Le modèle d’équipe de Spotify, des équipes autonomes organisées autour des résultats des clients plutôt que des départements fonctionnels, est devenu un modèle que des dizaines d’entreprises ont tenté de copier, avec des résultats mitigés. Ceux qui ont échoué ont pour la plupart copié l’organigramme sans copier le modèle d’autorité sous-jacent. Les escouades ont besoin d’un réel pouvoir de décision pour fonctionner. Sans cela, ce ne sont que des comités avec une meilleure image de marque.
Le schéma dans chaque cas de réussite est le même : l’autorité se rapproche du travail. Il ne s’agit pas de « nous responsabilisons nos équipes » au sens d’un jeu de stratégie. Littéralement : la personne qui identifie un problème est celle autorisée à le résoudre, sans avoir à passer par quatre niveaux de gestion.
Le leadership doit réellement abandonner quelque chose
C’est la partie qui ne figure pas dans le discours d’ouverture.
Pour développer l’innovation, les dirigeants doivent abandonner le contrôle d’une manière qui semble véritablement risquée, car c’est le cas. Déléguer la véritable prise de décision signifie que certaines décisions seront mauvaises. La décentralisation des budgets signifie qu’une partie de l’argent sera dépensée pour des choses qui échouent. Aller vite signifie que les choses vont s’arrêter dans la production. Pas comme des coûts hypothétiques. Comme coûts garantis d’exploitation différente de celle d’un concurrent plus lent.
La plupart des dirigeants d’entreprise le comprennent intellectuellement. Très peu sont structurellement prêts à l’accepter. Les évaluations de performances récompensent la stabilité. Les conversations au sein du conseil d’administration récompensent la prévisibilité. Les structures de rémunération sont liées à des mesures que l’innovation perturbe à court terme.
Il ne s’agit pas d’un défaut de caractère chez un dirigeant individuel. C’est un système produisant exactement le comportement que les incitations appellent. Pour changer cela, il faut modifier les incitations, ce qui oblige le conseil d'administration à se soucier des résultats de l'innovation à long terme de la même manière qu'il se soucie des chiffres trimestriels. Il s’agit d’une conversation politique lente et, franchement, la plupart des entreprises ne l’accepteront pas tant qu’un concurrent ne les y obligera pas.

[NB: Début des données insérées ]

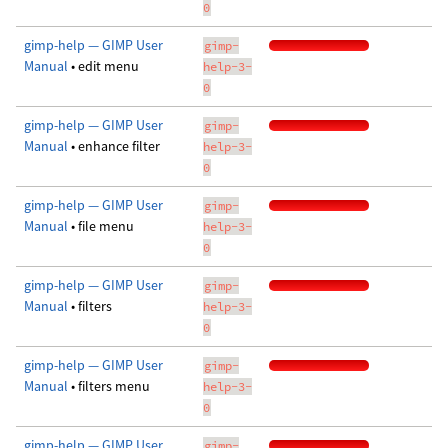
0
gimp-help — GIMP User
gimp-
Manual
• edit menu
help-3-
0
gimp-help — GIMP User
gimp-
Manual
• enhance filter
help-3-
0
gimp-help — GIMP User
gimp-
Manual
• file menu
help-3-
0
gimp-help — GIMP User
gimp-
Manual
• filters
help-3-
0
gimp-help — GIMP User
gimp-
Manual
• filters menu
help-3-
0
gimp-help — GIMP User
gimp-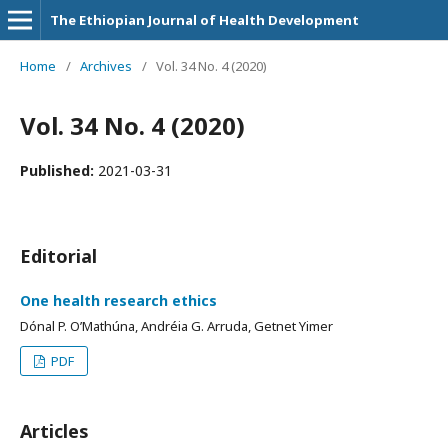
The Ethiopian Journal of Health Development
Home
/
Archives
/
Vol. 34 No. 4 (2020)
Vol. 34 No. 4 (2020)
Published:
2021-03-31
Editorial
One health research ethics
Dónal P. O’Mathúna, Andréia G. Arruda, Getnet Yimer
PDF
Articles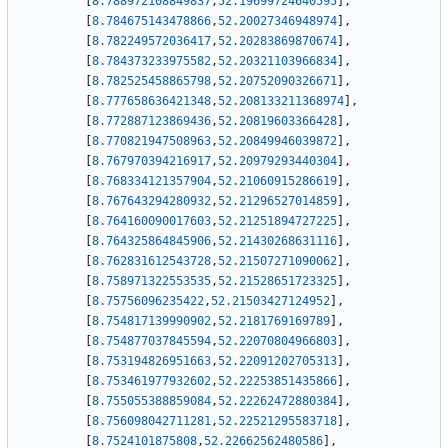
[
8.788972108849837
,
52.19699724640595
]
,
[
8.784675143478866
,
52.20027346948974
]
,
[
8.782249572036417
,
52.20283869870674
]
,
[
8.784373233975582
,
52.20321103966834
]
,
[
8.782525458865798
,
52.20752090326671
]
,
[
8.777658636421348
,
52.208133211368974
]
,
[
8.772887123869436
,
52.20819603366428
]
,
[
8.770821947508963
,
52.20849946039872
]
,
[
8.767970394216917
,
52.20979293440304
]
,
[
8.768334121357904
,
52.21060915286619
]
,
[
8.767643294280932
,
52.21296527014859
]
,
[
8.764160090017603
,
52.21251894727225
]
,
[
8.764325864845906
,
52.21430268631116
]
,
[
8.762831612543728
,
52.21507271090062
]
,
[
8.758971322553535
,
52.21528651723325
]
,
[
8.75756096235422
,
52.21503427124952
]
,
[
8.754817139990902
,
52.2181769169789
]
,
[
8.754877037845594
,
52.22070804966803
]
,
[
8.753194826951663
,
52.22091202705313
]
,
[
8.753461977932602
,
52.22253851435866
]
,
[
8.755055388859084
,
52.22262472880384
]
,
[
8.756098042711281
,
52.22521295583718
]
,
[
8.7524101875808
,
52.22662562480586
]
,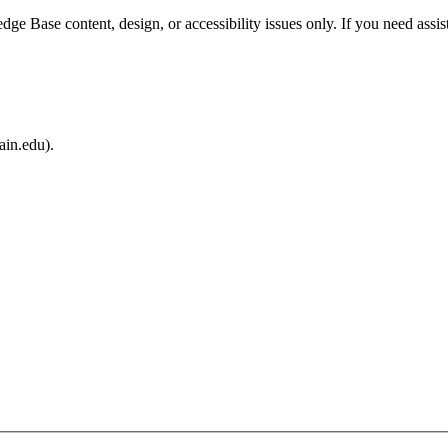
e Base content, design, or accessibility issues only. If you need assis
ain.edu).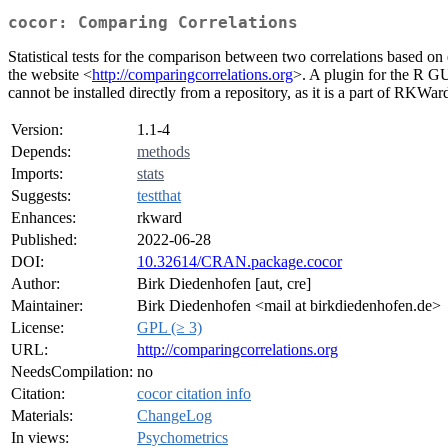
cocor: Comparing Correlations
Statistical tests for the comparison between two correlations based o
the website <
http://comparingcorrelations.org
>. A plugin for the R G
cannot be installed directly from a repository, as it is a part of RKWar
Version:
1.1-4
Depends:
methods
Imports:
stats
Suggests:
testthat
Enhances:
rkward
Published:
2022-06-28
DOI:
10.32614/CRAN.package.cocor
Author:
Birk Diedenhofen [aut, cre]
Maintainer:
Birk Diedenhofen <mail at birkdiedenhofen.de>
License:
GPL (≥ 3)
URL:
http://comparingcorrelations.org
NeedsCompilation:
no
Citation:
cocor citation info
Materials:
ChangeLog
In views:
Psychometrics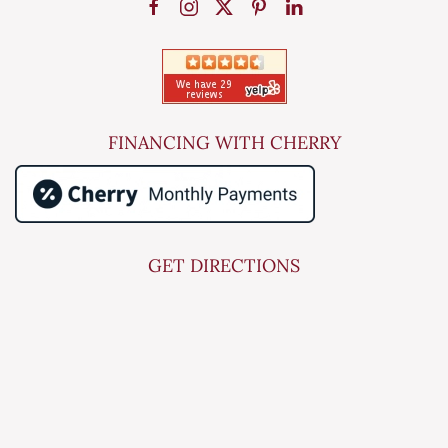
FINANCING WITH CHERRY
GET DIRECTIONS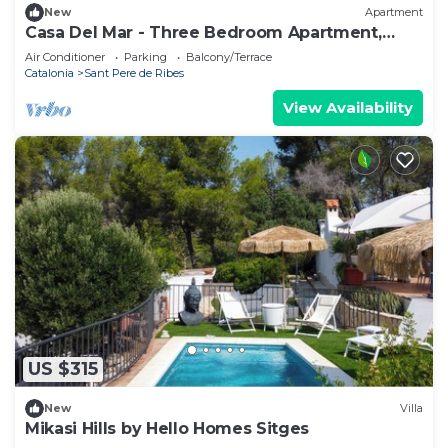
New
Apartment
Casa Del Mar - Three Bedroom Apartment,
Sleeps 6
Air Conditioner
Parking
Balcony/Terrace
Catalonia
Sant Pere de Ribes
View Availability
US $315
New
Villa
Mikasi Hills by Hello Homes Sitges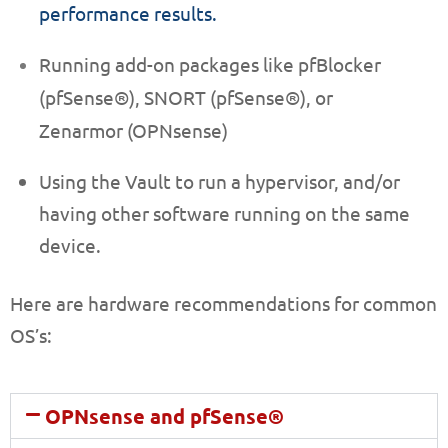
performance results.
Running add-on packages like pfBlocker
(pfSense®),
SNORT (pfSense®)
, or
Zenarmor (OPNsense)
Using the Vault to run a hypervisor, and/or
having other software running on the same
device.
Here are hardware recommendations for common
OS’s:
OPNsense and pfSense®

Alors, où cela nous mène-t-il
Les entreprises qui intensifient véritablement l’innovation à l’heure actuelle, sans mener de projets pilotes, sans publier de communiqués de presse et en déployant des éléments à grande échelle, partagent un ensemble de caractéristiques reconnaissables. Ils ont délibérément repensé leurs modèles opérationnels, et ne se sont pas contentés de les corriger. Ils financent la mise à l’échelle en tant que ligne budgétaire distincte du projet pilote. Ils mesurent l’innovation au bon moment, même lorsque la finance la déteste. Et ils ont réalisé au moins un travail partiel pour aligner les incitations au leadership sur des résultats qui mettent plus d’un quart à se matérialiser.
Rien de tout cela n’est théoriquement compliqué. Tout cela nécessite de faire des choses inconfortables au sein d’organisations conçues pour résister à l’inconfort.
Les goulots d'étranglement sont identifiables. Les correctifs sont connus. La question a toujours été de savoir s’il existe une volonté organisationnelle suffisante pour les mettre en œuvre et si les dirigeants sont véritablement prêts à troquer un certain contrôle et une certaine prévisibilité contre de la rapidité. La plupart ne le sont pas. Ceux qui le sont ont tendance à s’éloigner de la concurrence d’une manière qui devient très difficile à clôturer.